Saya sendiri baru pertama kali menonton secara live acara pentas seni anak. Jujur saja, saya begitu menikmati acara ini. Ketika anak seusia mereka (05 s/d 15 tahun) asyik dengan gadget, anak-anak Joring Lombang hadir dengan penuh ide dan kreativitas. Cukup dibimbing sedikit saja oleh kakak-kakak komunitas, mereka langsung menjelma layaknya kupu-kupu yang berhasil membuat banyak orang tertawa riang gembira.

Onang-Onang yang berhasil membuat penonton terbius. Onang-onangnya keren pisan, ey!

Kepolosan, keunikan, dan kejujuran mereka sampai pada penonton. Mereka adalah bocah-bocah cilik generasi penerus bangsa. Memang seperti inilah seharusnya mereka. Masa di mana mereka bermain sambil belajar. Tidak ada tekanan apalagi paksaan. Mereka dibiarkan berkembang sesuai usia. Nah, di sini dapat disimpulkan bahwa orangtua dan guru memiliki peranan penting dalam membentuk karakter anak.

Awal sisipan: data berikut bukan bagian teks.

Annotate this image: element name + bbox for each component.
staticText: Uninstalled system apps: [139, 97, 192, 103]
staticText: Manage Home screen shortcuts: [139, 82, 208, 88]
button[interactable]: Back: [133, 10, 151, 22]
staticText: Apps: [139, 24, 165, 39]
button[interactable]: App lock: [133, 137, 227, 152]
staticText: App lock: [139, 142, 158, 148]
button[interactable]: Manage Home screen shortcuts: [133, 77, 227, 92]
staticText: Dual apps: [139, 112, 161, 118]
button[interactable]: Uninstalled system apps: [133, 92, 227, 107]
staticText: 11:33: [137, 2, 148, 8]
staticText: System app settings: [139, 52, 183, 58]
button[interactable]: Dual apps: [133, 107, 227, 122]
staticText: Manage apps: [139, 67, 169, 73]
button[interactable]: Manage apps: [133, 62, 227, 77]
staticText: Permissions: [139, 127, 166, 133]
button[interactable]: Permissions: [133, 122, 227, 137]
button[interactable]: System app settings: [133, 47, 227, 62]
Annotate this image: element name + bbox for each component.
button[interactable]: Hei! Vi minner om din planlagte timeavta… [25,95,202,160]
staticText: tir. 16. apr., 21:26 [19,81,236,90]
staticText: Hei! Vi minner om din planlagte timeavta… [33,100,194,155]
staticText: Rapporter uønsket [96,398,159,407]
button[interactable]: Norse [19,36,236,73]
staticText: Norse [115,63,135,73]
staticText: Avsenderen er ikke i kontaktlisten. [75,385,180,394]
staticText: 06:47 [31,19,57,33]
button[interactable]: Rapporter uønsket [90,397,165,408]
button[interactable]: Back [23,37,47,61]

"Nak, kamu harus dapat peringkat pertama di kelas."

No! Jangan sampai pola pikir Anda sesempit itu. Setiap anak terlahir istimewa dan memiliki kelebihan masing-masing. Sebagai orangtua dan guru, Anda harus menyadari itu. Saya sendiri merasakan hal sama. Waktu kecil orang-orang di sekitar selalu meminta saya untuk mendapat peringkat di sekolah. Sudah dapat juara dua, mereka masih tidak puas. Padahal kemampuan anak berbeda satu sama lain. Orangtua tidak boleh dengan egoisnya berharap terlalu berlebihan pada anak. Cukup dengan ucapan, "Terima kasih ya, Nak. Kamu hebat. Kamu sudah banggain Emak." 


Acara berlangsung sukses dan meriah.
Semoga tahun depan kembali diadakan, ya.


Jujur, kalimat itulah yang anak Anda inginkan. Sebuah perhatian kecil yang mampu membuat anak lebih baik lagi ke depannya. Bukan kalimat yang membuat mental anak semakin down. Seolah-olah apapun yang anak perbuat, tetap tidak menjadi yang terbaik di mata orang-orang yang ia sayangi.

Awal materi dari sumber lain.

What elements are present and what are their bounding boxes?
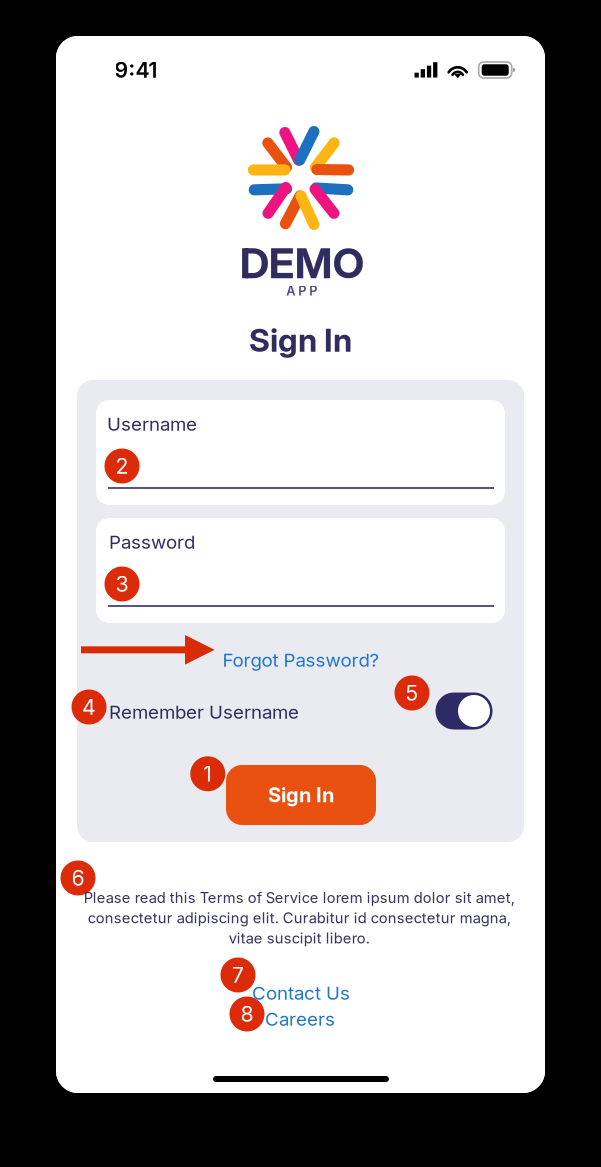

Jika anak tidak memiliki kelebihan dibidang akademik, bisa saja ia jago olahraga, menulis, menari, bermusik, dan sebagainya. Anda hanya perlu meluangkan waktu untuk mengenal anak. Seperti apa anak Anda, apa yang ia butuhkan, apa yang ia inginkan, dan kelak ia akan menjadi apa. 

Desa Joring Lombang bersyukur karena memiliki Bang Syafar Alim. Seorang pemuda penuh ide, kreativitas, dan kecintaan pada anak. Olehnya berdirilah Rumah Baca Bercahaya. Tempat bocah-bocah cilik Joring Lombang mengembangkan berbagai macam minat dan bakat. Meksipun memiliki aktivitas bejibun, lelaki dengan senyum teduh di wajahnya ini tetap meluangkan waktu berharganya bagi anak-anak. Ia ajari mereka mengaji, membaca, menulis, melukis, dan cinta pada dunia seni. 

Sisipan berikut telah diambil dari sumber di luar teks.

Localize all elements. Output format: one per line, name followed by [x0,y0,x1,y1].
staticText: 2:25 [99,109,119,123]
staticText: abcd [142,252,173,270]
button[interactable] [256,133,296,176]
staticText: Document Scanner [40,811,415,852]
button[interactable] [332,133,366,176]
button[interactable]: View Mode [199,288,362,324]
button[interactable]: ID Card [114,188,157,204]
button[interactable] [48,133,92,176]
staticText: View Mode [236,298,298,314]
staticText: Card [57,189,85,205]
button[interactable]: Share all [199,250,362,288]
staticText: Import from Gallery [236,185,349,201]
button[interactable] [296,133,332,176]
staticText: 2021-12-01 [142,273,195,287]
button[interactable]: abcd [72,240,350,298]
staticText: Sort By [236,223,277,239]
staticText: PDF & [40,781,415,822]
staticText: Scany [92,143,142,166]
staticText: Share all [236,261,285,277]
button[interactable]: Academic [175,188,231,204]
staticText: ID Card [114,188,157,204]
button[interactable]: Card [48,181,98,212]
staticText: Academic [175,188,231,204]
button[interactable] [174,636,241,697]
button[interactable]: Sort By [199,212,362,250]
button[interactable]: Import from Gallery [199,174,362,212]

Meski acara hanya diadakan di lapangan sekolah, tapi penampilan anak-anak Desa Joring Lombang sungguh sangat luar biasa.

Berbekal kecintaannya, Pentas Seni Anak dibuat dibantu dengan 35 komunitas yang ada di Kota Padangsidimpuan. Sungguh luar biasa. Sidimpuan yang dikenal minim sentuhan seni mulai unjuk gigi. Sedikit demi sedikit, saya yakin seni di Padangsidimpuan bisa berubah menjadi lebih baik. 

Pentas Seni Anak di Desa Joring Lombang Padangsidimpuan Angkola Julu alhamdulillah dihadiri oleh Kepala Desa Joring Lombang, Camat Padangsidimpuan Angkola Julu, Wakil Kepala Satlantas Padangsidimpuan, sekaligus Wakil Walikota Padangsidimpuan Terpilih yang sebentar lagi akan dilantik. Itu salah satu faktor yang menandakan acara ini keren abis, karena orang-orang keren juga menyempatkan waktunya buat nonton! 

99% acara ini dilakoni oleh anak-anak Joring Lombang. Mulai dari pembacaan Ayat Suci Al-Qur'an oleh Hafizah cilik, nyanyian Mars Aku Cinta Buku, tarian daerah, lagu daerah, onang-onang, dan sebagainya. 1% ke mana? Hehe. 1% diisi dengan pembacaan puisi oleh mereka yang sudah melanglang buana di dunia seni. Mereka adalah suhu saya, Bang Budi Hutasuhut, adek saya Sunaryo JW, dan owner Pocos Le Cafe Sandy Gusrio Harahap. Keren? Banget dong. 

Mauliate buat teman-teman 35 komunitas di Padangsidimpuan yang turut andil dalam acara ini.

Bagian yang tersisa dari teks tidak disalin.